Anyone know someone who works for/with them? I tried to get to their web page yesterday and it was gone. It's still down today as well. :scratch: Have they gone out of business?


----------



## umr (Oct 6, 2009)

Looks like they are gone. I heard they were having trouble. Looks like it is true.


----------



## mechman (Feb 8, 2007)

That is what I was worried about. I sent an email to them as well but I haven't heard back.


----------



## umr (Oct 6, 2009)

I sent an email weeks ago with no response. Great product, but no support going forward I would guess.


----------



## mechman (Feb 8, 2007)

I sent an email too. Haven't heard back but the web page is back up.


----------



## mechman (Feb 8, 2007)

mechman said:


> I sent an email too. Haven't heard back but the web page is back up.

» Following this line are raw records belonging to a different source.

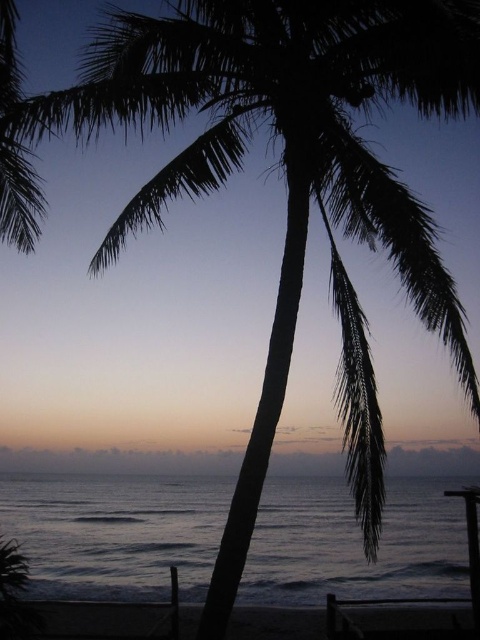 You are standing on the beach looking at the palm tree and the ocean. There are two points marked on the image. One is at coordinates point [22,483] and the other is at point [95,614]. Which point is closer to you?

Point [22,483] is further to the viewer than point [95,614], so the point closer to you is point [95,614].

Consider the image. You are standing on the beach and see the dark blue water at lower left and the dark sand at lower center. Which one is closer to the horizon?

The dark blue water at lower left has a lesser height compared to the dark sand at lower center, so it is closer to the horizon.

You are standing on the beach and want to walk from the dark sand at lower center to the dark blue water at lower left. Which direction should you move in?

Since the dark sand at lower center is behind the dark blue water at lower left, you should move towards the lower left direction to reach the dark blue water at lower left from the dark sand at lower center. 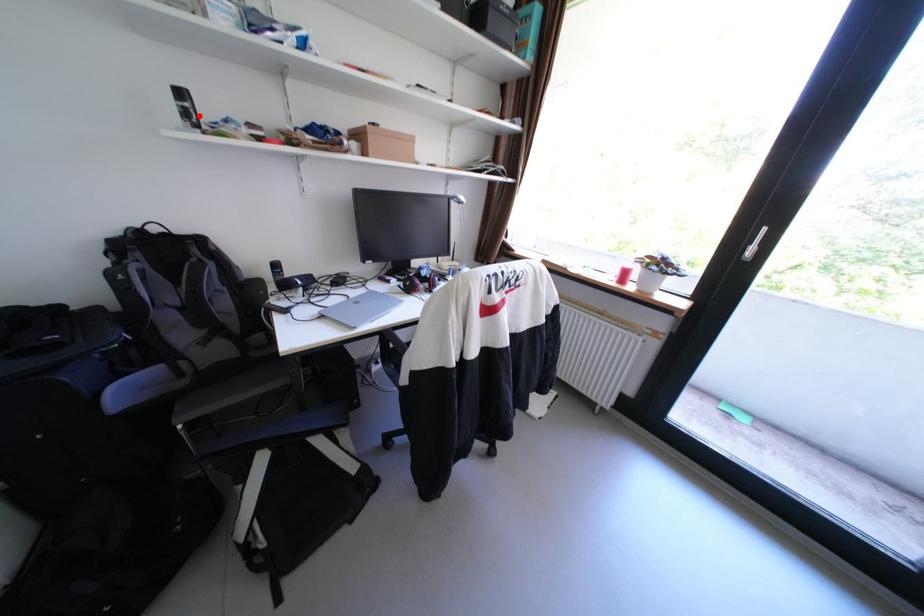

To add to the confusion, the HDG-4000 is now discontinued. :scratch:


----------



## mechman (Feb 8, 2007)

I heard back from Greg last night.



> Steve,
> 
> The AccuPel web page was down for a few days while some changes were made.
> 
> ...


Looks like a new model may be rolling out.


----------



## buzzard767 (Aug 27, 2011)

Tom Huffman sells the new AccuPel DVG-5000: http://chromapure.com/products_accupel.asp

I've been using one for a few months and it is excellent.


----------



## mechman (Feb 8, 2007)

buzzard767 said:


> Tom Huffman sells the new AccuPel DVG-5000: http://chromapure.com/products_accupel.asp
> 
> I've been using one for a few months and it is excellent.

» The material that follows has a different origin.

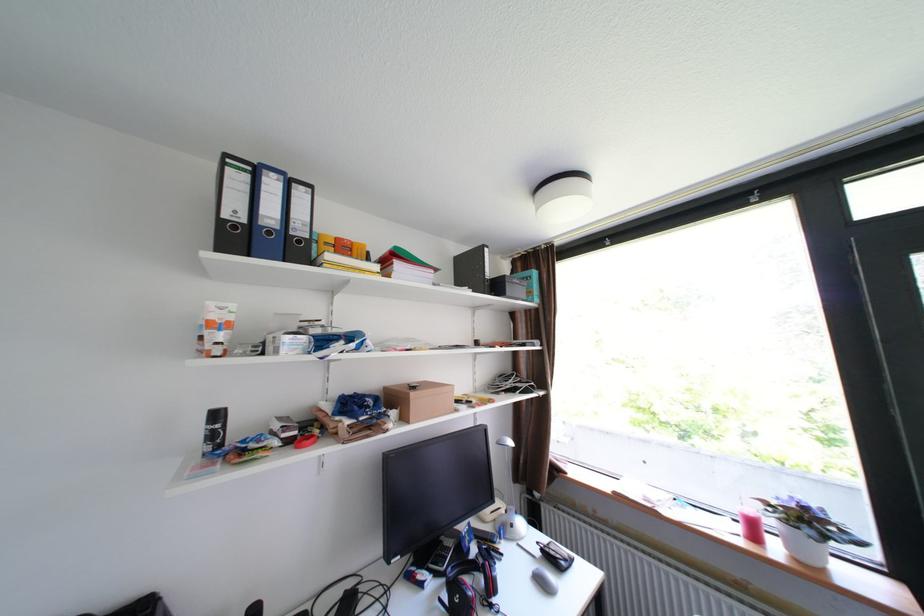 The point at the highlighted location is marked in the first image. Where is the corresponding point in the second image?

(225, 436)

I picked one up when they first came out Buzz.  Haven't used it within Chromapure yet, but I have used it and I like it.

BTW, you were at the Spectracal training in Eagan last September weren't you? I don't know if I read something here or elsewhere that you were there. If you were, I may have met you there. :T There are pictures of it here.


----------



## buzzard767 (Aug 27, 2011)

That's me in the last picture in the white shirt and jeans.


----------